The social science that was born in the late eighteenth and nineteenth centu­ries used as independent variables such factors as technology, the existing and past social relations of Europe, on which to build the major social theories. Whether the theories were those of Adam Smith, Karl Marx, Max Weber or Emile Durkheim, the ghost of European experiences haunted the subject mat­ter, the explanatory variables used, as well as the particular trajectories within which the flow of history was traced. Whether the dichotomies were Gemein­schaft or Gesse1schaft or feudalism vs. capitalism or other categories, the Euro­pean experience was considered universal. The need to rethink this ethnocentric social science is acutely felt today.

The social sciences were particularly governed by subjective perceptions when viewing non European peoples. Subjects such as Indology, Sinology and Anthropology formalized the study of supposed inferiors. This was the neces­sary accompaniment to a self confident, aggressive view of the world that was internalized in the European psyche. European man was using the rest of the world as raw material for his advance and these studies, which were ideological developments paralleling the European advance, explained the rest of the world in terms of the need to dominate.

New social sciences from an Asian perspective would necessarily have to look at and explain Europe from a fresh perspective. And just as European formal studies of other cultures used a self serving viewpoint, any study of Europe by other cultures should likewise incorporate ipso facto such a self serving view­point. Such an area of study would rightly have to be called   paralleling the nomenclature of Indology and Sinology   a Europology, a self serving sub­ject for non European peoples. I have used the word Europology here heurist­ically to refer not only to geographical Europe but also to its settler bastion and cultural outposts in North America, Australia and New Zealand.

At the moment Europe and European culture have symptons of self doubt: parts of the periphery are intellectually waking. The economic world has been shaken by geo political tremors. Such events as the Soviet and Chinese revolu­tions, the Middle East oil boom and the emergence of successful capitalist states in East Asia have made for certain shifts in centres of economic power. The centre of the capitalist world according to many accounts is now shifting towards the Pacific belt with the possibility of East Asia playing a dominant role in the future.
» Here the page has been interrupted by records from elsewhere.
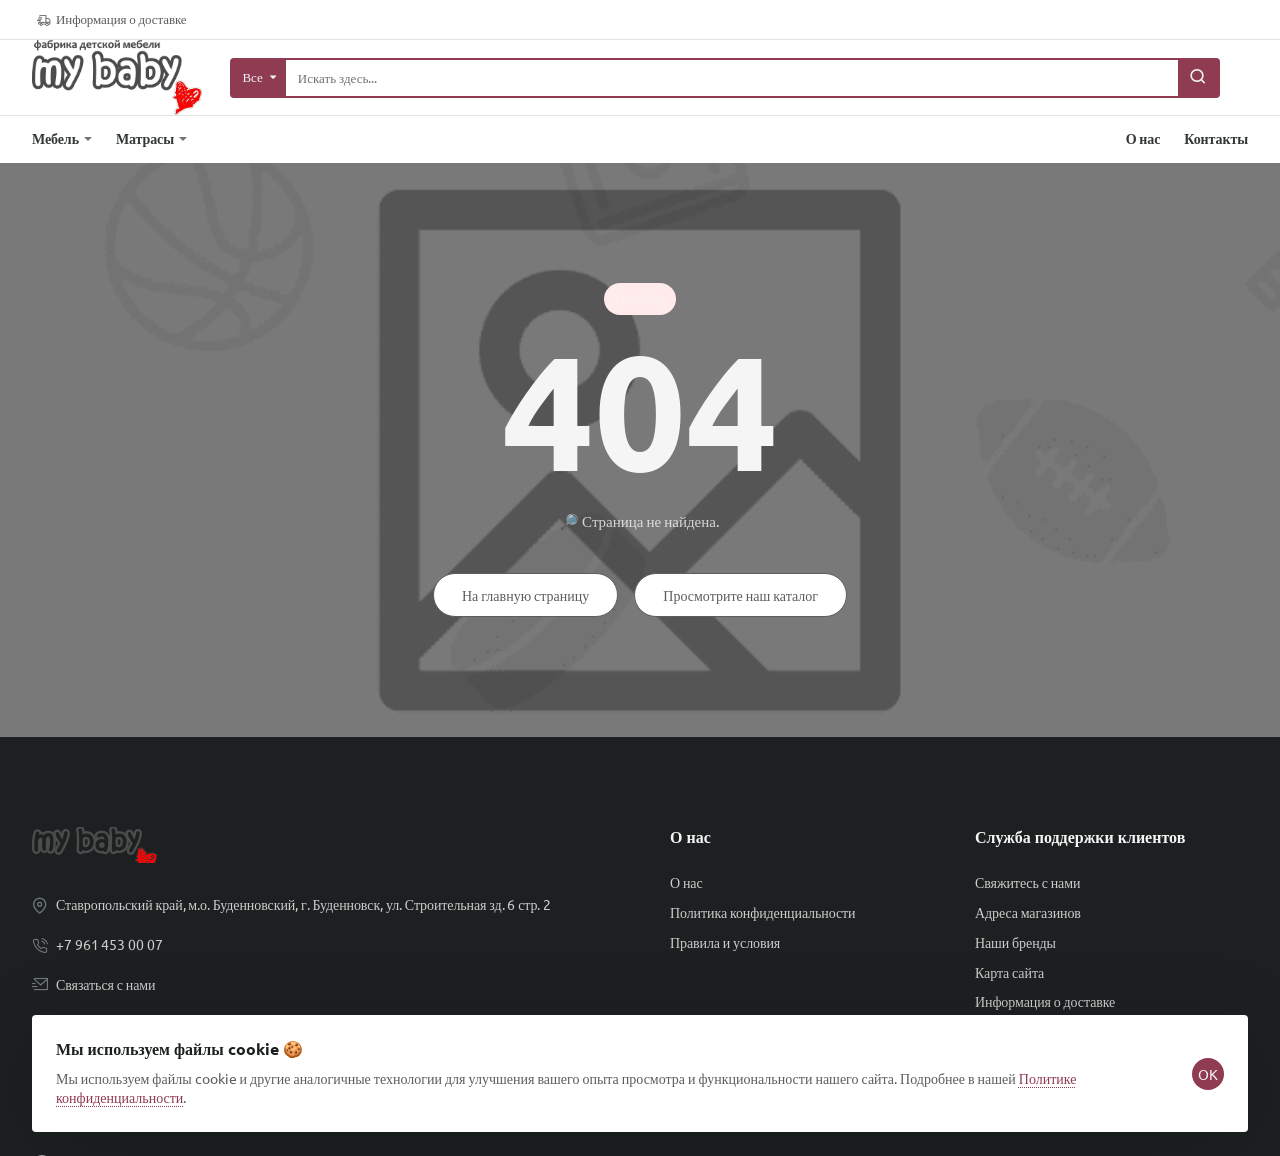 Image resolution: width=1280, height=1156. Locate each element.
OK (1200, 1058)
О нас (690, 837)
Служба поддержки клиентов (1080, 837) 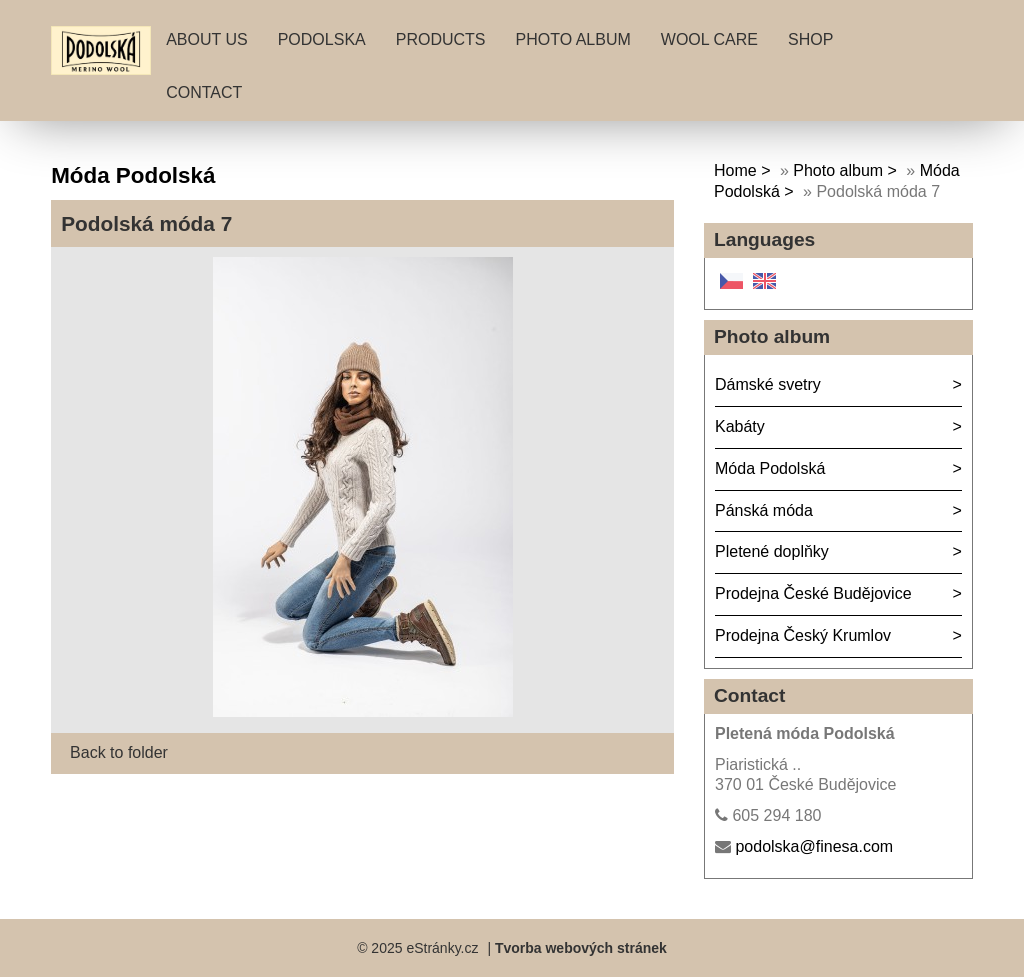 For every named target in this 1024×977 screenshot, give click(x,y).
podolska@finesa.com (814, 846)
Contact (204, 92)
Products (441, 39)
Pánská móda (764, 510)
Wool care (709, 39)
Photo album (573, 39)
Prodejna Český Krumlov (803, 635)
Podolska (322, 39)
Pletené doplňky (772, 551)
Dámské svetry (768, 384)
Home (735, 170)
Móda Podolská (770, 468)
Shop (810, 39)
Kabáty (740, 426)
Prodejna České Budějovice (813, 593)
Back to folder (119, 752)
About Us (207, 39) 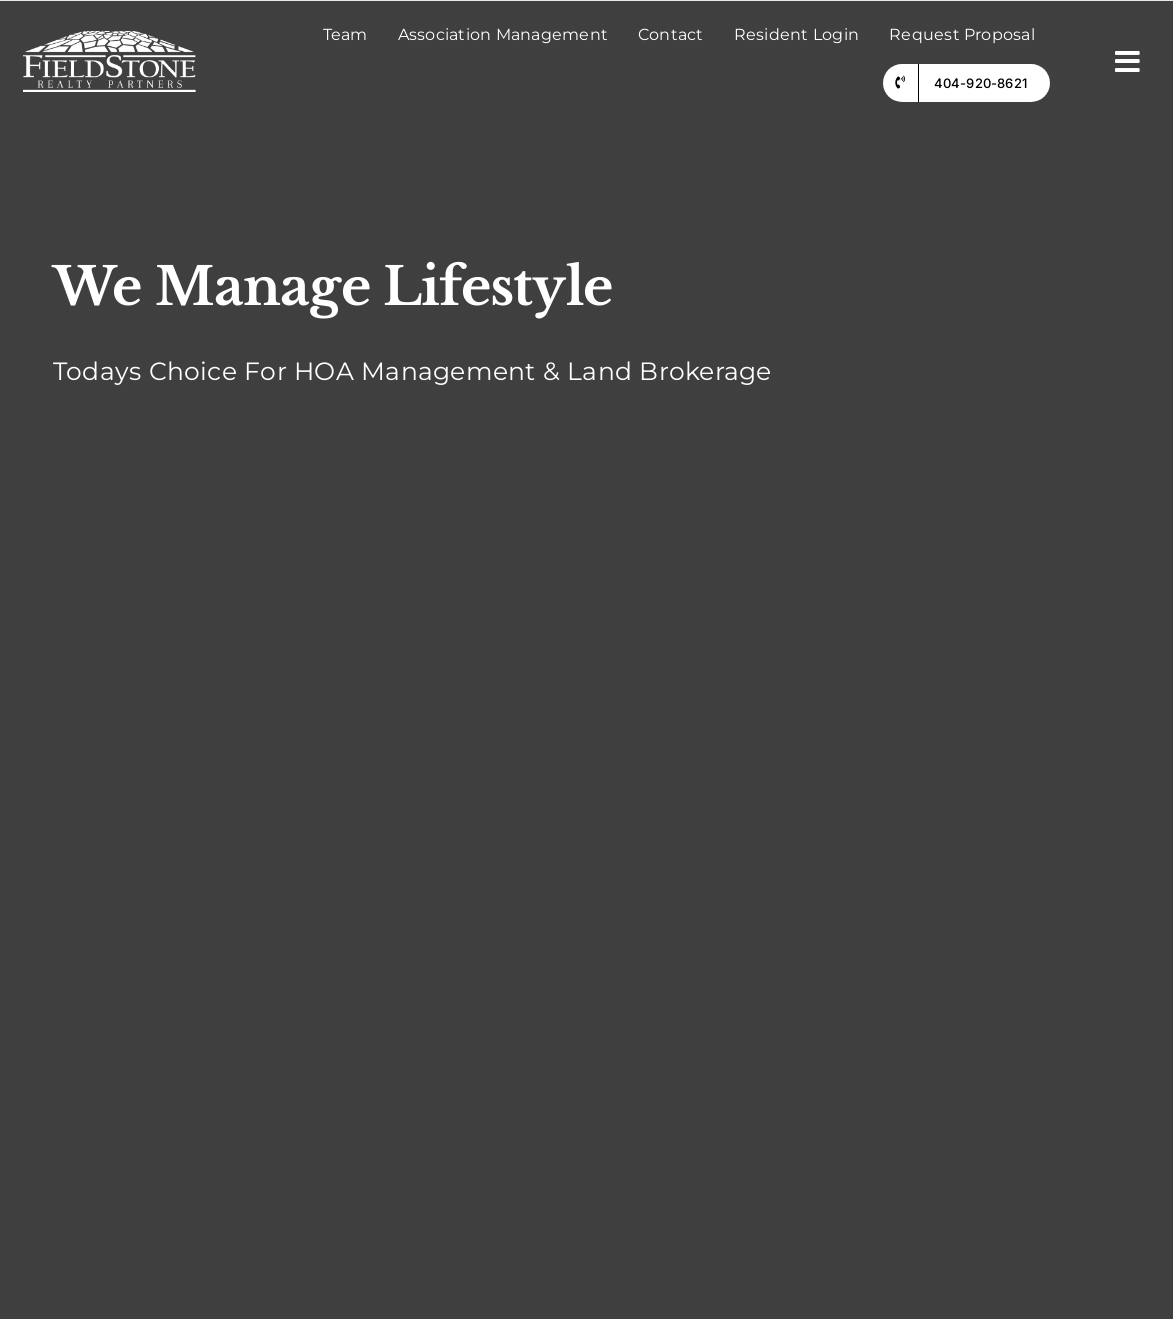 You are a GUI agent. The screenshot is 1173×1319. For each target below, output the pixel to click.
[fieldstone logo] (109, 38) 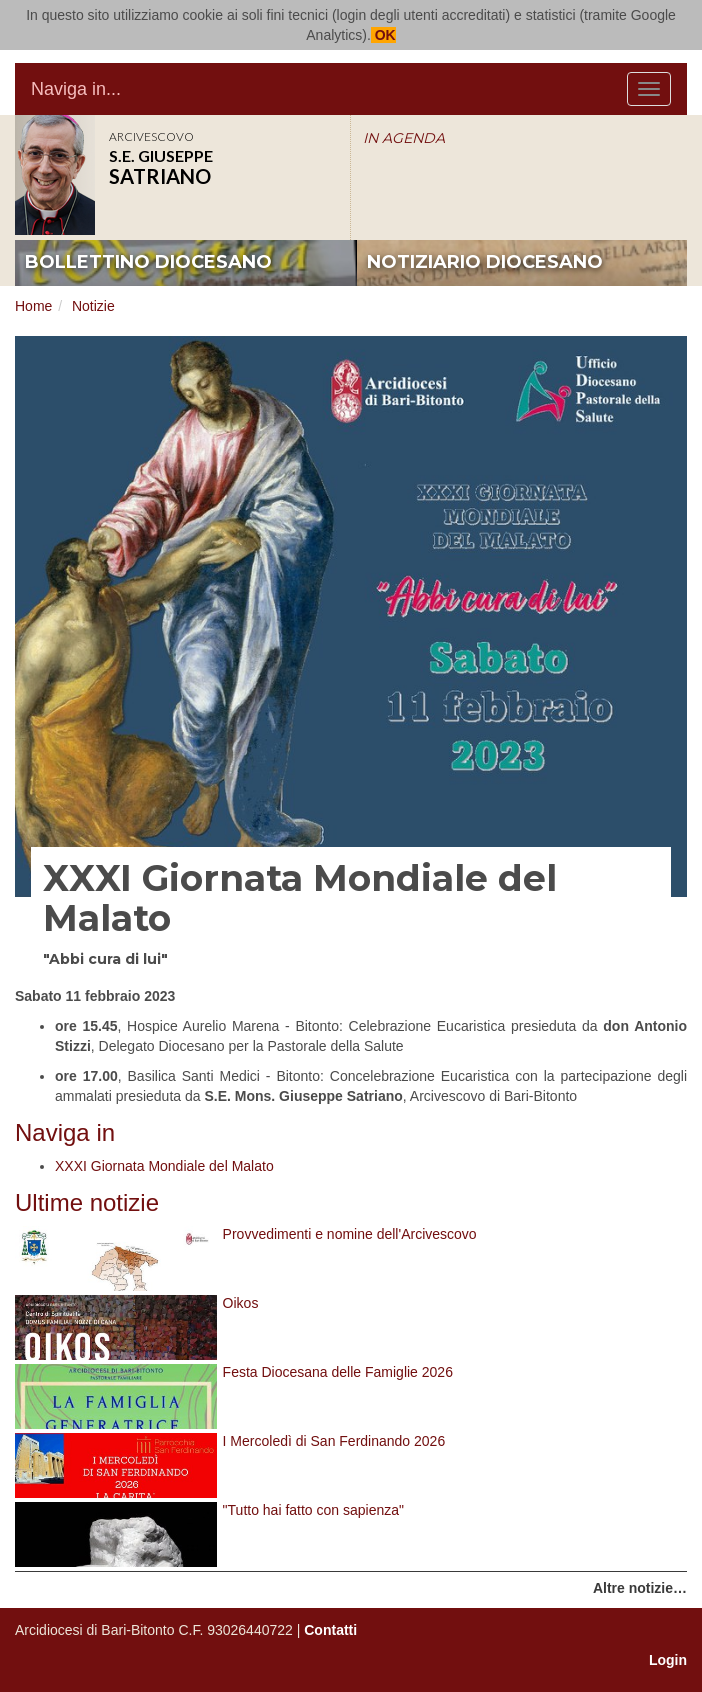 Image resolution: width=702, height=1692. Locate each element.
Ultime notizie (87, 1202)
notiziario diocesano (485, 262)
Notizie (93, 306)
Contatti (330, 1630)
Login (668, 1660)
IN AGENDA (404, 138)
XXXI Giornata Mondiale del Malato (164, 1166)
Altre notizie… (640, 1588)
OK (383, 35)
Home (33, 306)
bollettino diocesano (148, 262)
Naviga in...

The topography of the world of knowledge before the last few centuries could be delineated as several hills of knowledge roughly corresponding to the regional civilizations of, say, West Asia, South Asia, East Asia and Europe. The last few centuries have seen the levelling of the other hills and from their

debris the erection of a single one with its base in Europe. This however, is not a 'world' hill, it is a very particular hill, not a universal one. The topography that should now emerge is again one of several hills. The search for a truly universal hill and of a truly 'universal' global science can begin only after this re-emergence. The project for our times is to create the new hills, in our own backyard.